Not sure of the etiquette for responding to this, but I worked for PPC back in the early 80's doing pixel art (I was 14). I worked on Pot 'o Gold (development name), Pirate's Treasure and their fist game Chaos. I remember they commissioned some ceramic dragons for the development team. Let me know if you want to know more and I'll see if I can dredge through the tar pit of memory.
A little more info about the Moppet Games and Tuni/Enter-Tech etc.
Leprechaun and Pirate's Treasure were actually designed by a separate group called Pacific Polytechnical Corp in Santa Cruz. The main programmer of the games was Todd A Blume (who also designed Beezer). Blume programmed in a language called FILTH (a variant of FORTH) developed by Shel Kaphan. Pacific Polytechnical Corp was founded by a group of friends from UC Santa Cruz, including Shel Kaphan (who later became Amazon's first employee and wrote its initial software). Others at PPC included Ken Clements (President), Frank Frazier, and David Dougherty. PPC also designed Kaos for Game Plan and later established a division called FrobCo that developed the Frob 26 and Frob 52 (Atari 2600/5200 development systems for the Apple II).
From what was reported in the trade press, E.T. Marketing of Temp manufactured games for Tuni Electo Services. E.T. had been founded by Tuni's marketing director Patrick Reed. The Moppet games were marketed by Enter-Tech Ltd of Tempe and Intrepid Marketing of Los Altos (I think E.T. marketed them as well).
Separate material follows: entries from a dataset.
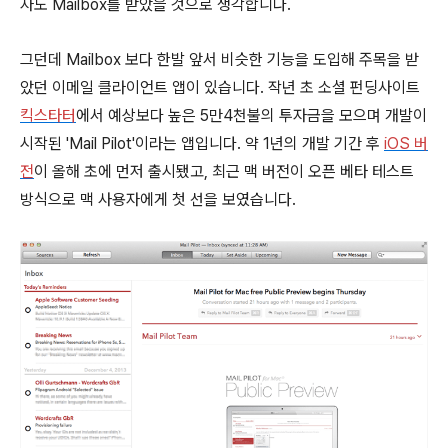
자도 Mailbox를 받았을 것으로 생각합니다.
그던데 Mailbox 보다 한발 앞서 비슷한 기능을 도입해 주목을 받
았던 이메일 클라이언트 앱이 있습니다. 작년 초 소셜 펀딩사이트
킥스타터
에서 예상보다 높은 5만4천불의 투자금을 모으며 개발이
시작된 'Mail Pilot'이라는 앱입니다. 약 1년의 개발 기간 후
iOS 버
전
이 올해 초에 먼저 출시됐고, 최근 맥 버전이 오픈 베타 테스트
방식으로 맥 사용자에게 첫 선을 보였습니다.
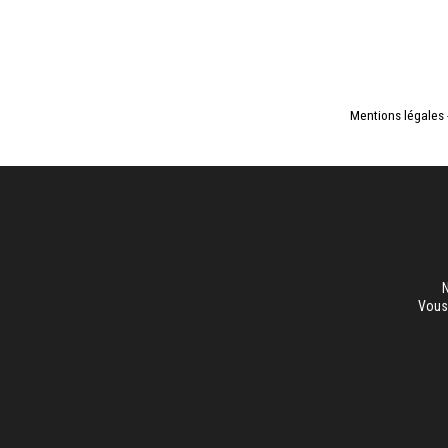
Mentions légales
N
Vous 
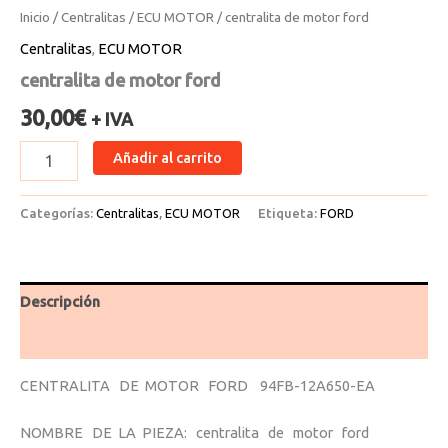
Inicio
/
Centralitas
/
ECU MOTOR
/ centralita de motor ford
Centralitas
,
ECU MOTOR
centralita de motor ford
30,00
€
+ IVA
Añadir al carrito
Categorías:
Centralitas
,
ECU MOTOR
Etiqueta:
FORD
Descripción
Valoraciones (0)
CENTRALITA DE MOTOR FORD 94FB-12A650-EA
NOMBRE DE LA PIEZA: centralita de motor ford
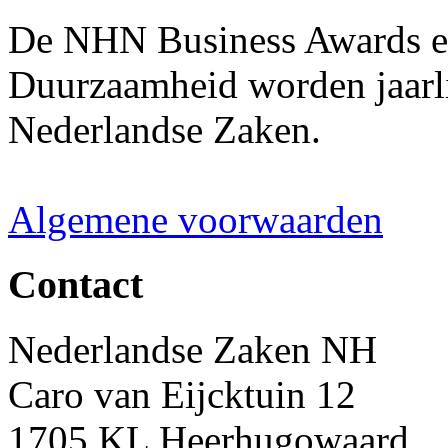
De NHN Business Awards en
Duurzaamheid worden jaarli
Nederlandse Zaken.
Algemene voorwaarden
Contact
Nederlandse Zaken NH
Caro van Eijcktuin 12
1705 KL Heerhugowaard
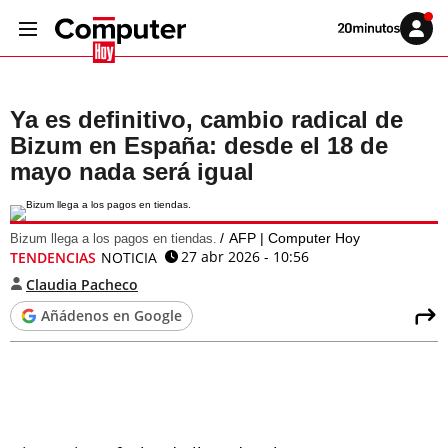
Volver
Iniciar
a
sesión
20MINUTOS.ES
Ya es definitivo, cambio radical de
Bizum en España: desde el 18 de
mayo nada será igual
AFP | Computer Hoy
Bizum llega a los pagos en tiendas.
27 abr 2026 - 10:56
TENDENCIAS
NOTICIA
Claudia Pacheco
Añádenos en Google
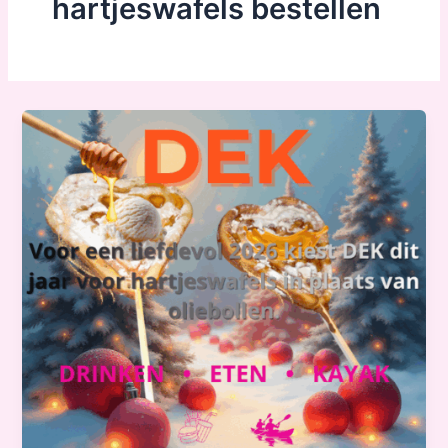
hartjeswafels bestellen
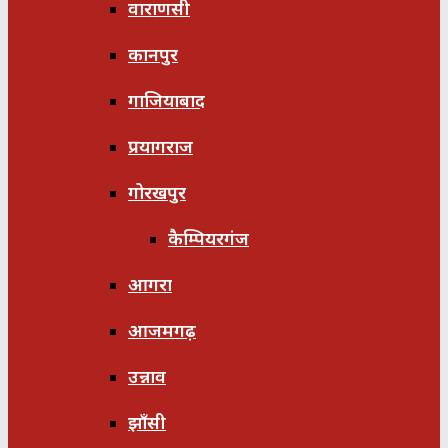
वाराणसी
कानपुर
गाजियाबाद
प्रयागराज
गोरखपुर
कैम्पियरगंज
आगरा
आजमगढ़
उन्नाव
झाँसी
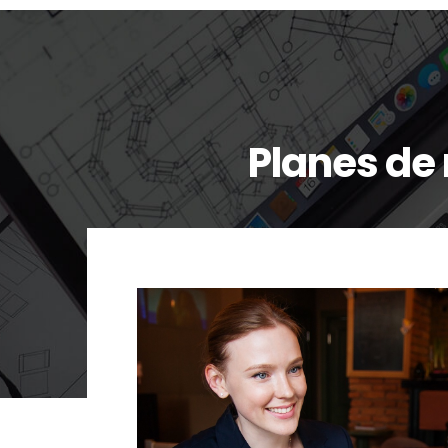
Planes de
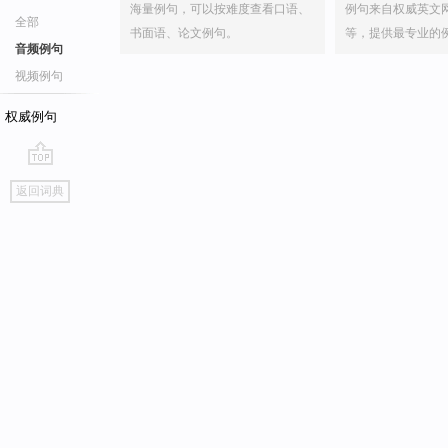
海量例句，可以按难度查看口语、
例句来自权威英文
全部
书面语、论文例句。
等，提供最专业的
音频例句
视频例句
权威例句
go
返回词典
top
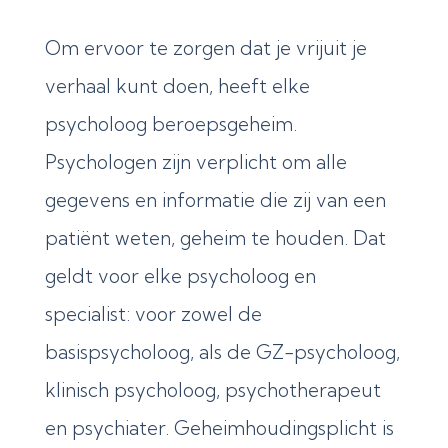
Om ervoor te zorgen dat je vrijuit je
verhaal kunt doen, heeft elke
psycholoog beroepsgeheim.
Psychologen zijn verplicht om alle
gegevens en informatie die zij van een
patiënt weten, geheim te houden. Dat
geldt voor elke psycholoog en
specialist: voor zowel de
basispsycholoog, als de GZ-psycholoog,
klinisch psycholoog, psychotherapeut
en psychiater. Geheimhoudingsplicht is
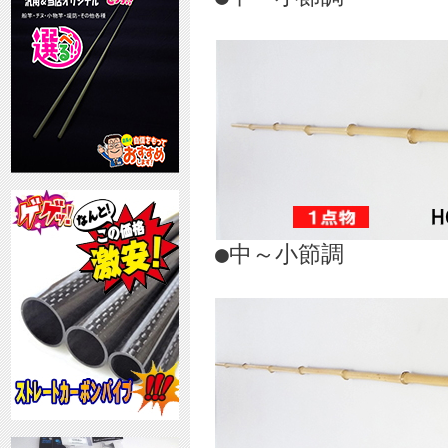
●中～小節調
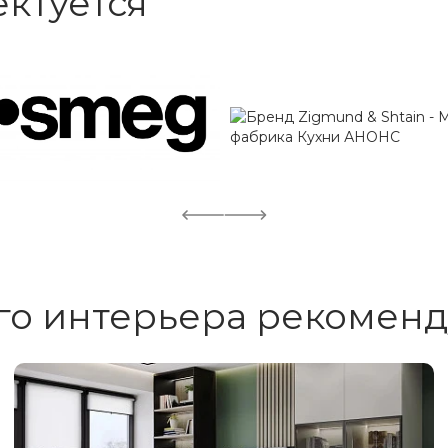
ктуется
го интерьера рекоменд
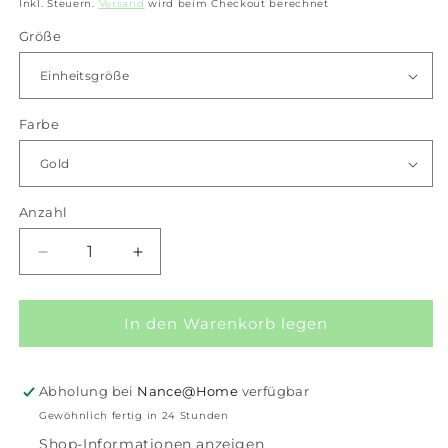
Preis
Inkl. Steuern.
Versand
wird beim Checkout berechnet
Größe
Farbe
Anzahl
Anzahl
Verringere
Erhöhe
die
die
Menge
Menge
für
für
In den Warenkorb legen
iXXXi-
iXXXi-
Ohrstecker
Ohrstecker
Oberteil
Oberteil
Abholung bei
Nance@Home
verfügbar
Basis
Basis
Gewöhnlich fertig in 24 Stunden
Shop-Informationen anzeigen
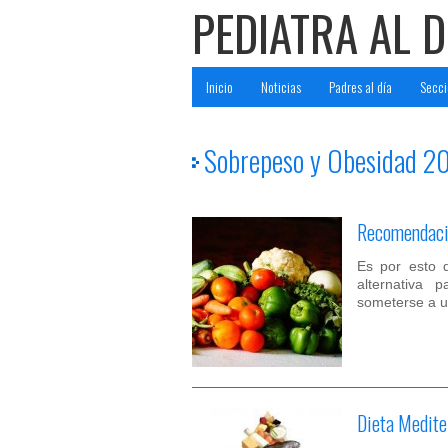
PEDIATRA AL D
Inicio
Noticias
Padres al día
Secci
Sobrepeso y Obesidad 2
Recomendacio
Es por esto 
alternativa 
someterse a u
Dieta Medite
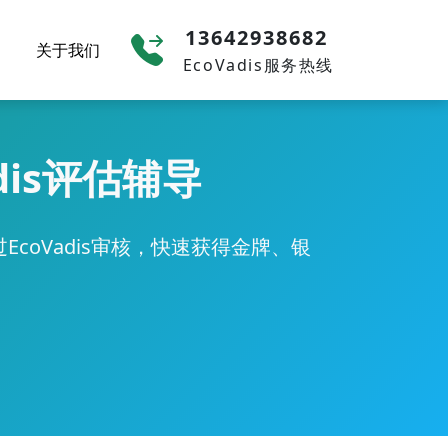
13642938682
关于我们
EcoVadis服务热线
dis评估辅导
coVadis审核，快速获得金牌、银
Here is a brief section from my book on E.T. and Tuni:
"Beezer, Leprechaun, and Pirates Treasure were introduced at the 1982 AMOA show in November, along with Tugboat and Desert Race. By then, one of the companies involved in the venture, Tuni Electro Services, was already in trouble. In September 1982, E.T. Marketing announced that it had acquired all of Tuni's assets pending approval by the company’s creditors and board of directors. The creditors included the principals of Enter-Tech and in December, Enter-Tech entered into negotiations with Tuni to block the E.T. takeover (RePlay 3/83; Play Meter 3/15/84). But Tuni was not out of the woods yet. A month later Tuni was pushed into bankruptcy by Dracott Ltd of Switzerland and its assets were frozen. Dracott, the parent company of Enter-Tech, had invested $2 million in Tuni and did not want Enter-tech to have to assume its liabilities. In March, Enter-Tech acquired the company's assets and reorganized it¸ successfully bringing it out of Chapter 11 in December 1983 (RePlay 1/84; Play Meter 3/15/84). Under the Enter-Tech name, the company continued to produce Moppet games. Late in 1983, it struck a licensing deal with King Features Syndicate, which was best known for the many comic strips it distributed to newspapers worldwide. The deal resulted in two games base on King Features properties. The first was The Berenstain Bears in Big Paw's Cave. The game was based on the line of children’s book created by Stan and Jan Berenstain that had become a hot property after a series of NBC specials earlier in the year, including one called "Big Paw’s Cave." The game involved guiding a baby bear down a winding path through Big Paw’s Cave trying to retrieve stolen honey without waking the sleeping Big Paw. In early 1984, EnterTech licensed King Features’ most famous property – Popeye – for use in a seventh Moppet video. By then, however, the concept had all but died. Big Paw’s cave seems to have been produced only in small numbers while Popeye does not appear to have been produced at all
 This is somewhat uncertain. The claim is based largely on collectors’ claims that only a single copy (at the Harborview Hospital in Seattle) is known to have existed. Trade magazines, however, announced the game’s release and included it in their catalogs and it was shown at the 1983 AMOA.